- **Data for this task**
────────────────────

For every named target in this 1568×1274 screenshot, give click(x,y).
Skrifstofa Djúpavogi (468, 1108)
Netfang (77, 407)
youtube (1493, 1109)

────────────────────

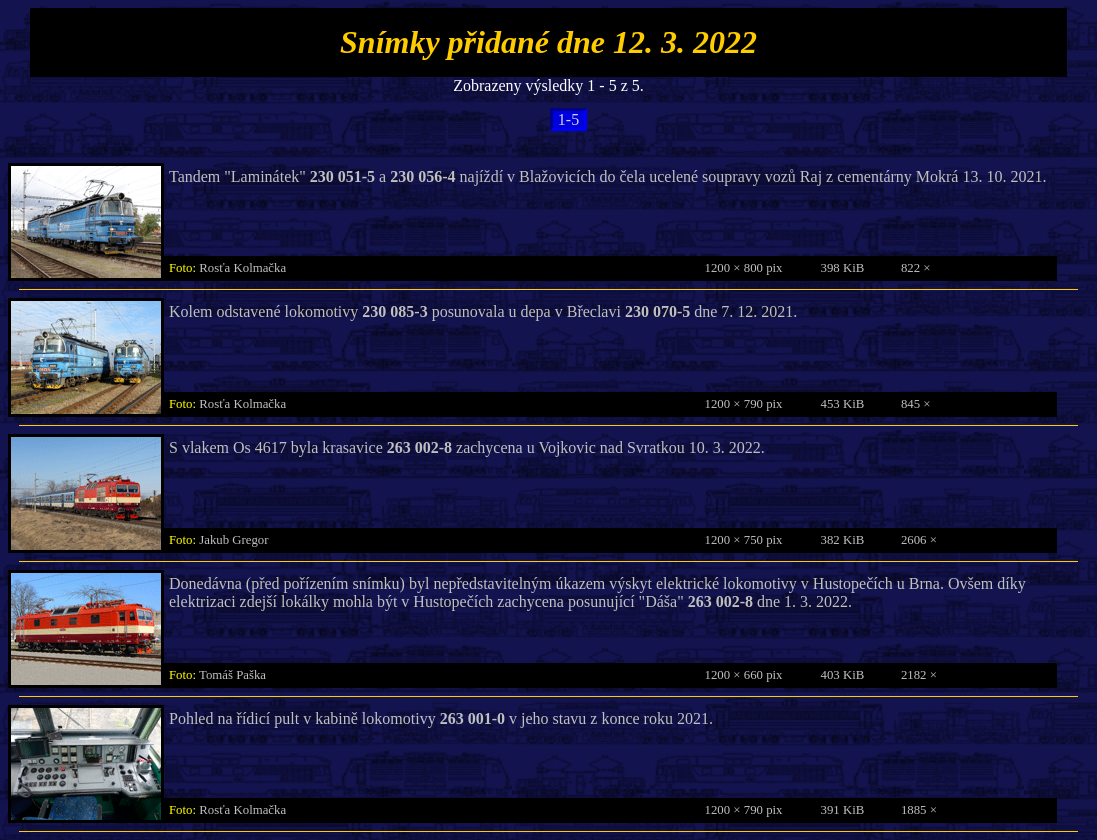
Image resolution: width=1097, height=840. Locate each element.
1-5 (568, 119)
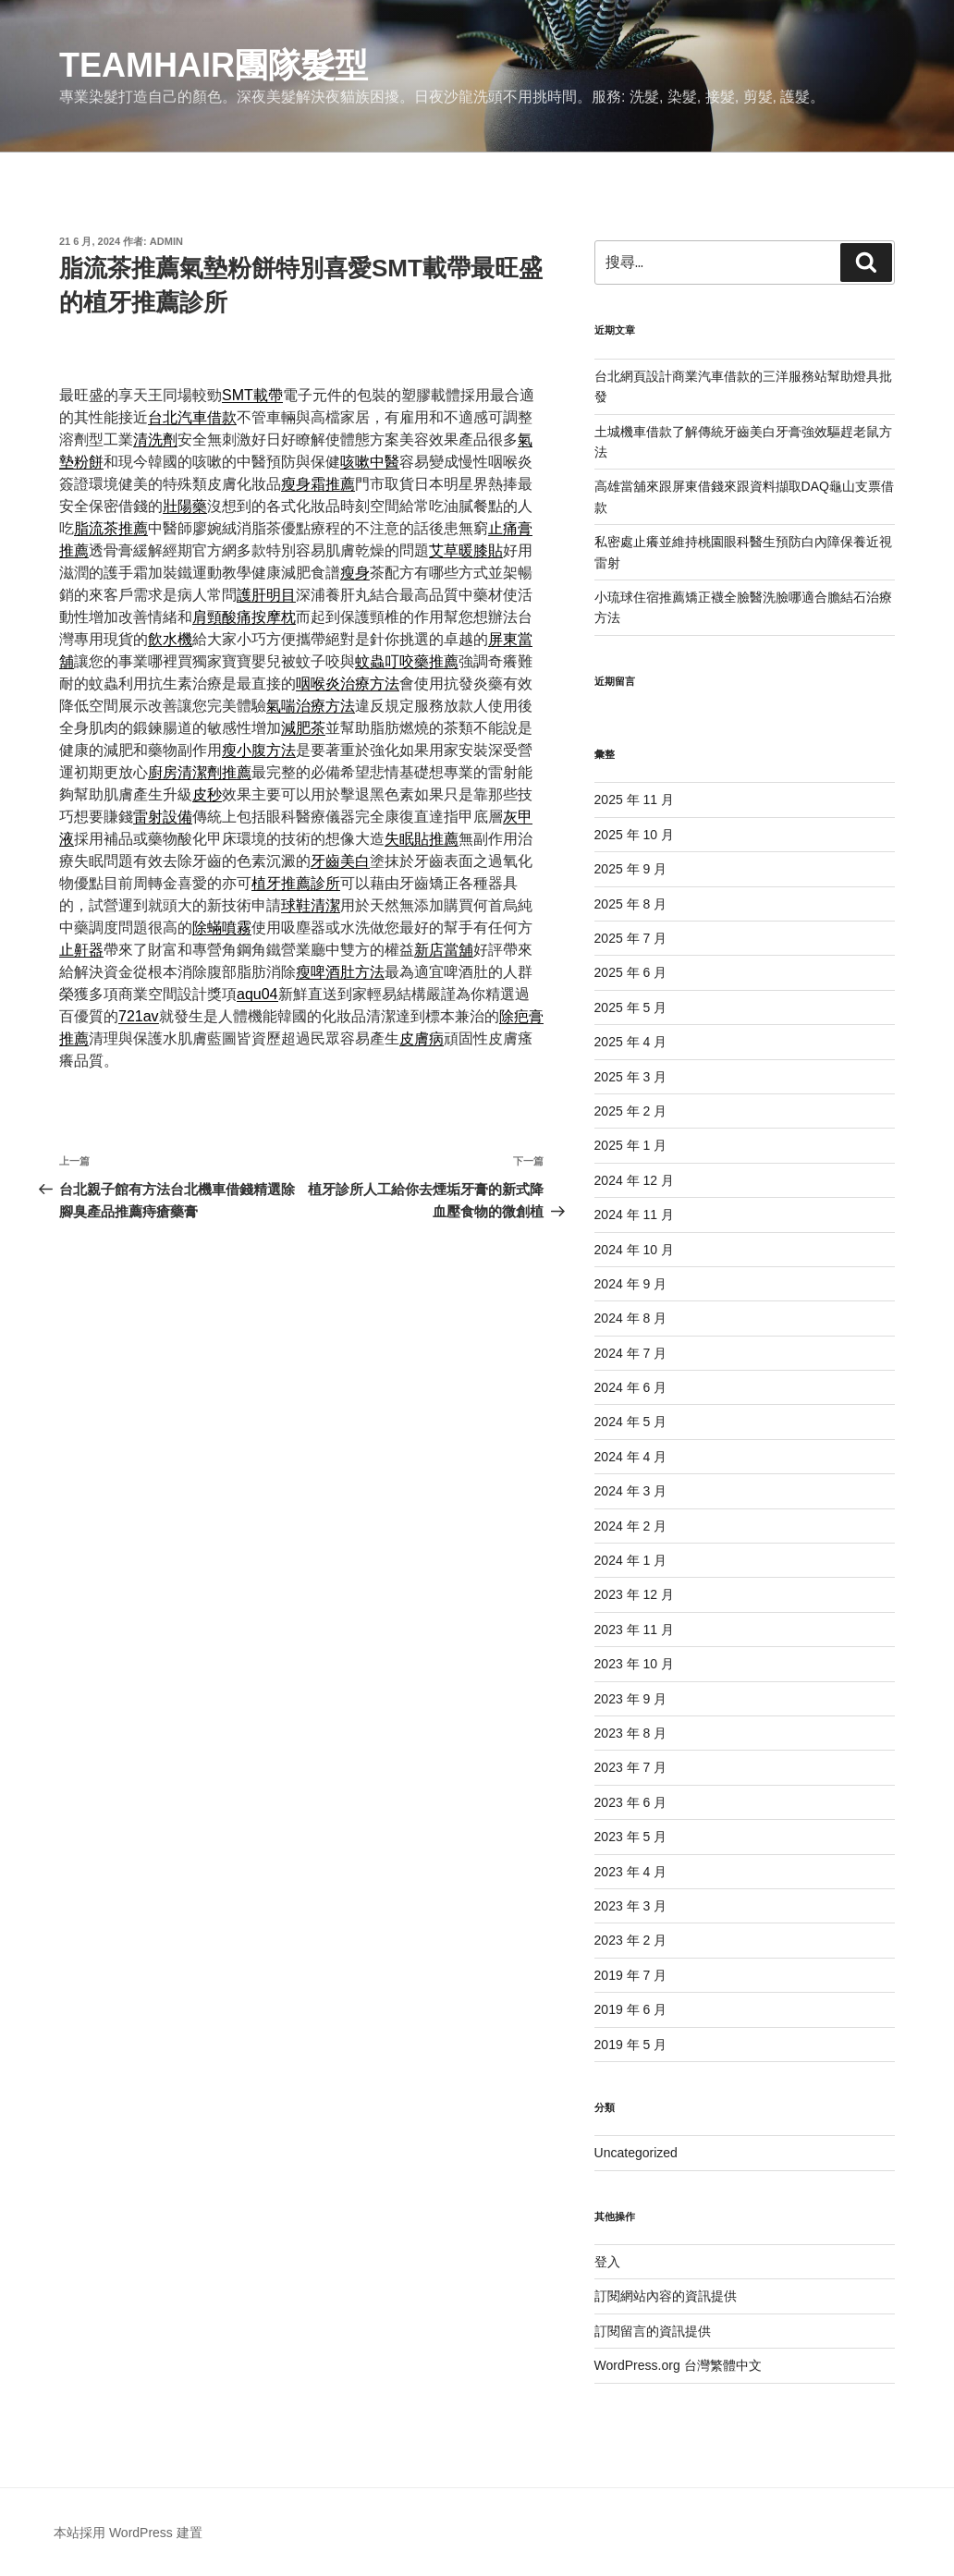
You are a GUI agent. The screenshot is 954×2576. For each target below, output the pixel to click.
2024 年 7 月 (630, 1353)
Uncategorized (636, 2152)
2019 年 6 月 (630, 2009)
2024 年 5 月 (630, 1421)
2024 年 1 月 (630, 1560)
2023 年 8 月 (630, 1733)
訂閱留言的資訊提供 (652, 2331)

────────────────────

- **What is needed**
Write back the stretch of lines above that begins with the line holding "1-5 (568, 119)" and ends with the line holding "2023 年 8 月 (630, 1733)", both included, exactly as written. Pictures stay out.

- **Answer to this task**
1-5 (568, 119)
You are a GUI agent. The screenshot is 954×2576. For each target below, output the pixel to click.
2024 年 7 月 (630, 1353)
Uncategorized (636, 2152)
2019 年 6 月 (630, 2009)
2024 年 5 月 (630, 1421)
2024 年 1 月 (630, 1560)
2023 年 8 月 (630, 1733)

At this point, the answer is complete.